• Requirement: From the material below, copy exactly the lines beginning with the one that contains "猫楽亭茶話 ～歩き出す..." and ending with the one that contains "Produkt ansehen"; the pictures stay out.

____ Record extracts

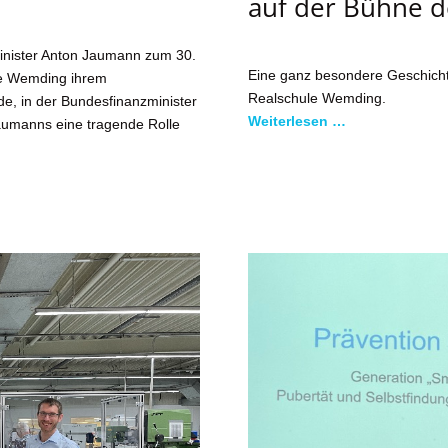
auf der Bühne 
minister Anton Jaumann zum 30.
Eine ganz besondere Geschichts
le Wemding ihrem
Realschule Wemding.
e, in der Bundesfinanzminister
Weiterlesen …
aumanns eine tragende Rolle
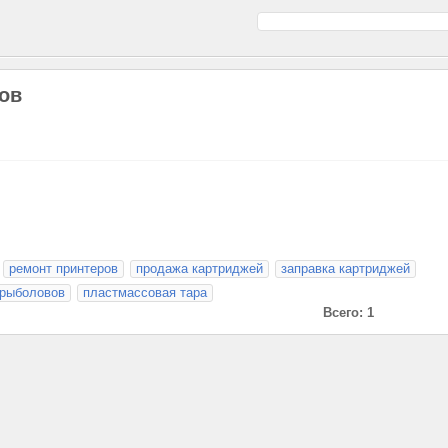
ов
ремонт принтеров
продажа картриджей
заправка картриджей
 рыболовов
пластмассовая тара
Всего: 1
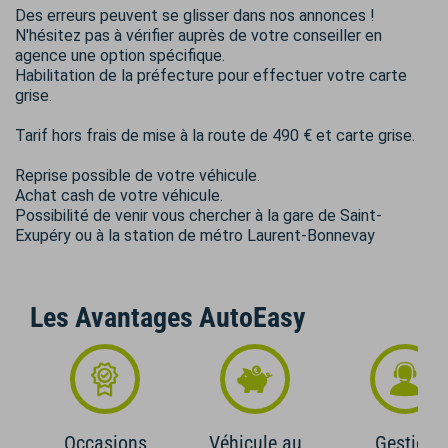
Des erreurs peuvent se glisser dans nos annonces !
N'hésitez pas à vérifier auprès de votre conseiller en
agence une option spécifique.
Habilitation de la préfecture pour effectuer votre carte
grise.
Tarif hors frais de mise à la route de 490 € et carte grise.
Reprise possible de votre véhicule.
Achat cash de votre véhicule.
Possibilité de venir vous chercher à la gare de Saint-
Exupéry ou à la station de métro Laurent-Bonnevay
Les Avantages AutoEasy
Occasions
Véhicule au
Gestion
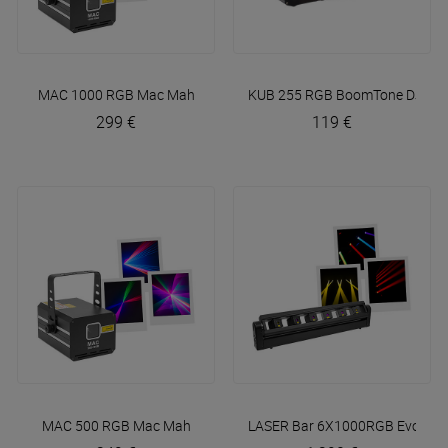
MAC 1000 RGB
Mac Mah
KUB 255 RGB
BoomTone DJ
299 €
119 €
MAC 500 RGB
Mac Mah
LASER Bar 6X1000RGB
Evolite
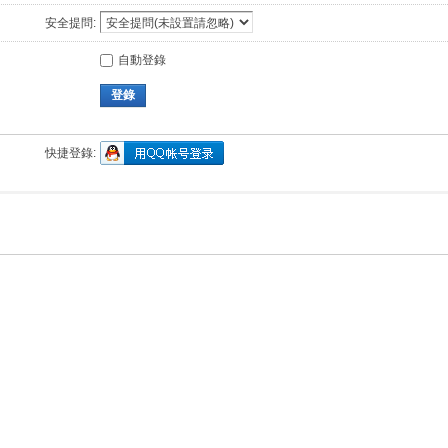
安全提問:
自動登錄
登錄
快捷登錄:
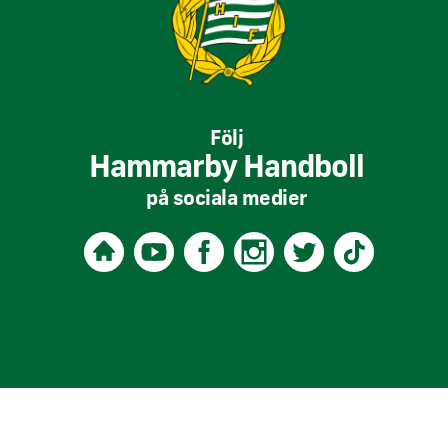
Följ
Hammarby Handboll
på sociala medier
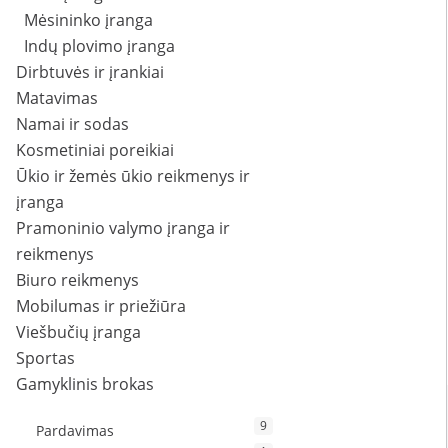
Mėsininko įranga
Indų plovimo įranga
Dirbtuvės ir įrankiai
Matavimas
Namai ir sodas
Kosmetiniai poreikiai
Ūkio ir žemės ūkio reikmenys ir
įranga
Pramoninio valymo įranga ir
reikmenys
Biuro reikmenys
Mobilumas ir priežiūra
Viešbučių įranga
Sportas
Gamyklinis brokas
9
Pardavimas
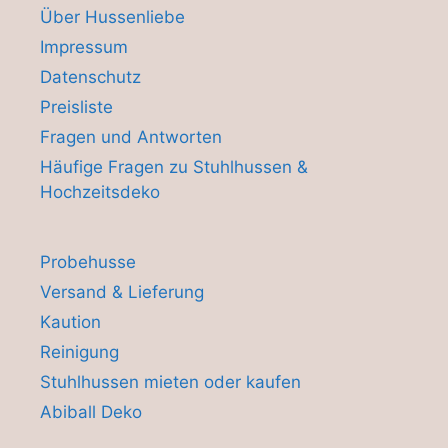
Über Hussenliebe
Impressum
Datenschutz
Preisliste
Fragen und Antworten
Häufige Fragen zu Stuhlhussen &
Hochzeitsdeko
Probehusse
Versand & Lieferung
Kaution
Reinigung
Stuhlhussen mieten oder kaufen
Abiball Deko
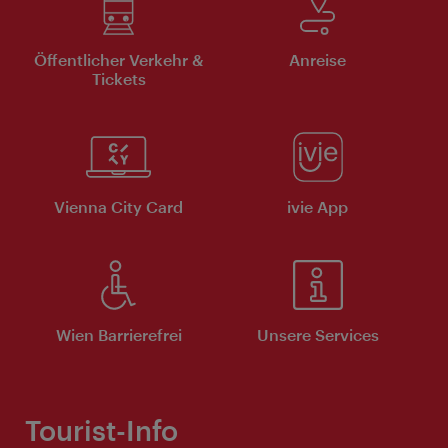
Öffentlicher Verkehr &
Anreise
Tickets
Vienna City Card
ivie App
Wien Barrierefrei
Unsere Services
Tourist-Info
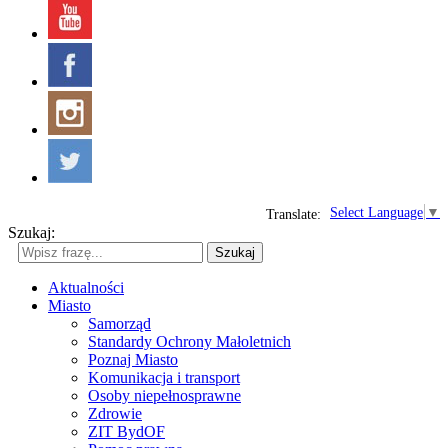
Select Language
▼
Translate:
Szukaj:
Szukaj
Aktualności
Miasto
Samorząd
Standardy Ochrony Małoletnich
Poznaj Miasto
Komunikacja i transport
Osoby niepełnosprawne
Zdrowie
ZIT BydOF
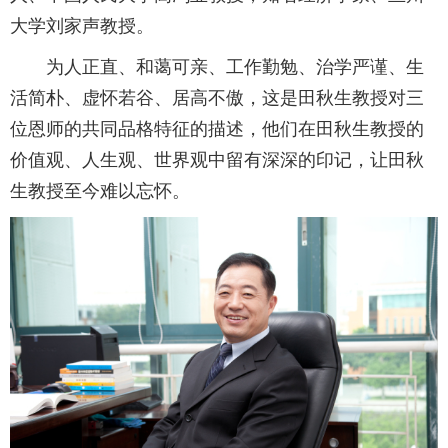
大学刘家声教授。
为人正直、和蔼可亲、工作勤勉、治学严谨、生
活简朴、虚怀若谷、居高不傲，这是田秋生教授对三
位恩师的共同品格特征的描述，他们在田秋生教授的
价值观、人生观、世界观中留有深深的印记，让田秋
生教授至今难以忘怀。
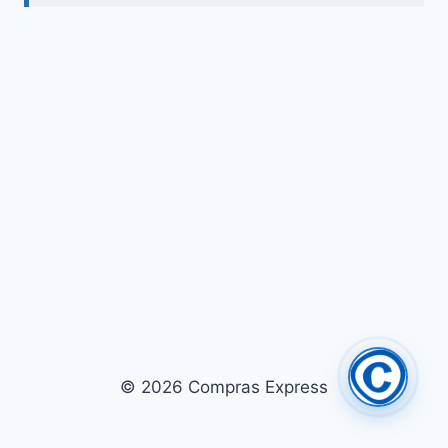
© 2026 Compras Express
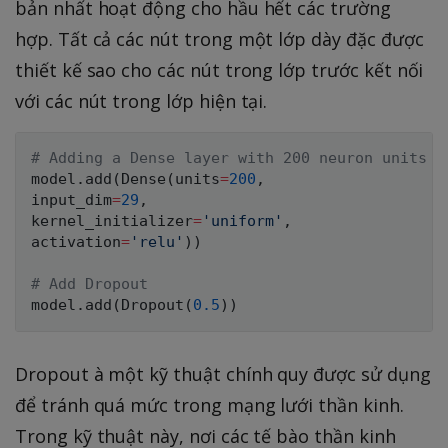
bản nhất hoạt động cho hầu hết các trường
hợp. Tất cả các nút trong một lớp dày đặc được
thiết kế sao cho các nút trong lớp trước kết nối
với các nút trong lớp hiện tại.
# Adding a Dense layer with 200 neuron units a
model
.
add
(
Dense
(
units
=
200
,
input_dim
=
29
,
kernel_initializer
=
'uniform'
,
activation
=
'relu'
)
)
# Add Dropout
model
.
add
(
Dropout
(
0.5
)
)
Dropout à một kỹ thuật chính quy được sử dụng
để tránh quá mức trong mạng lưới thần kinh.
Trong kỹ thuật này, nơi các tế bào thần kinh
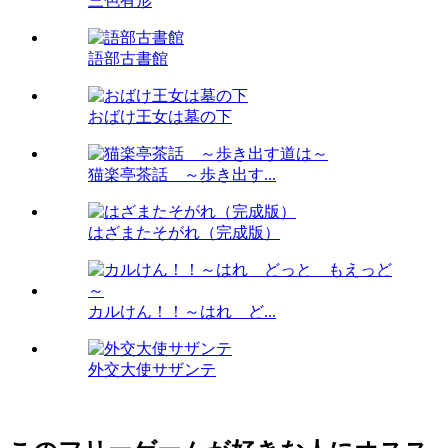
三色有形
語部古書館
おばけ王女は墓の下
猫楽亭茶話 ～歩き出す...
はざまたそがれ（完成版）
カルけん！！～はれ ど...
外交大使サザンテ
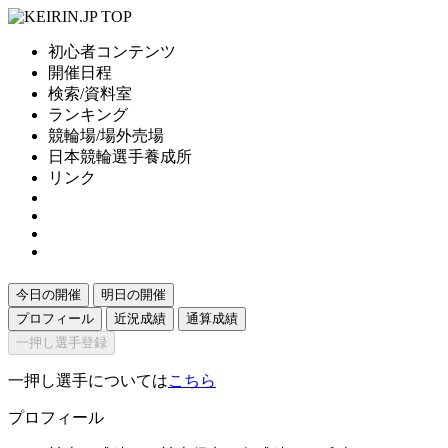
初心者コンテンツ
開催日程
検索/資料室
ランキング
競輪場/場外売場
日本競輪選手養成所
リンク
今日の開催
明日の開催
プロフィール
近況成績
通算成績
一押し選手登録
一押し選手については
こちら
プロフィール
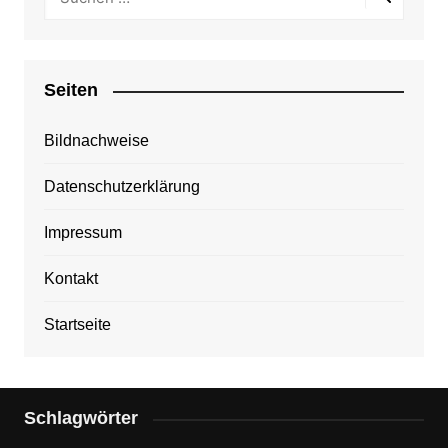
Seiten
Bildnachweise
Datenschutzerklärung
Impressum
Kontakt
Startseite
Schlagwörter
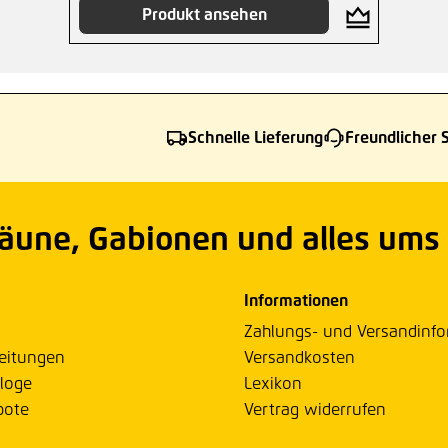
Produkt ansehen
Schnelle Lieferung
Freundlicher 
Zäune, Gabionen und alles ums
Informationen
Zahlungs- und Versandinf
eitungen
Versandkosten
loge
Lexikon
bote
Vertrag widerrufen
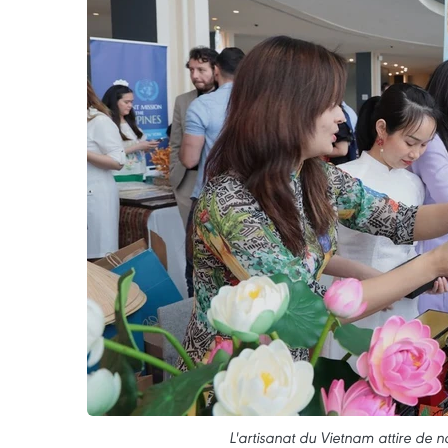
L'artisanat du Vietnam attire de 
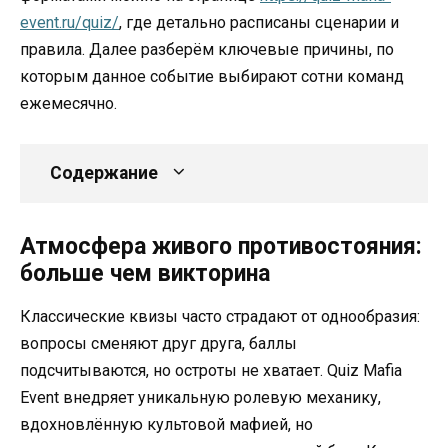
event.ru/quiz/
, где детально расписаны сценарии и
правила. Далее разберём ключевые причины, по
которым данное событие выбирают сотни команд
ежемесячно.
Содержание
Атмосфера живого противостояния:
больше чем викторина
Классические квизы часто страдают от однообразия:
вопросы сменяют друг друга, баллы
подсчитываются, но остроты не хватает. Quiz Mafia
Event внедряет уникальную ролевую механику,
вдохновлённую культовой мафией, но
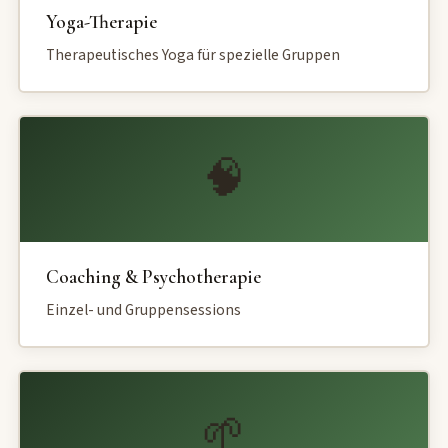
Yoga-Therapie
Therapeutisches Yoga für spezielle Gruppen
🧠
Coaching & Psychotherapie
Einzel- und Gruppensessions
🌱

________

• Response below:
猫楽亭茶話 ～歩き出す...
はざまたそがれ（完成版）
カルけん！！～はれ ど...
外交大使サザンテ
初心者コンテンツ
開催日程
検索/資料室
ランキング
競輪場/場外売場
日本競輪選手養成所
リンク
今日の開催
明日の開催
プロフィール
近況成績
通算成績
一押し選手登録
一押し選手については
こちら
プロフィール
Seiten
Bildnachweise
Datenschutzerklärung
Impressum
Kontakt
Startseite
Schlagwörter
Produkt ansehen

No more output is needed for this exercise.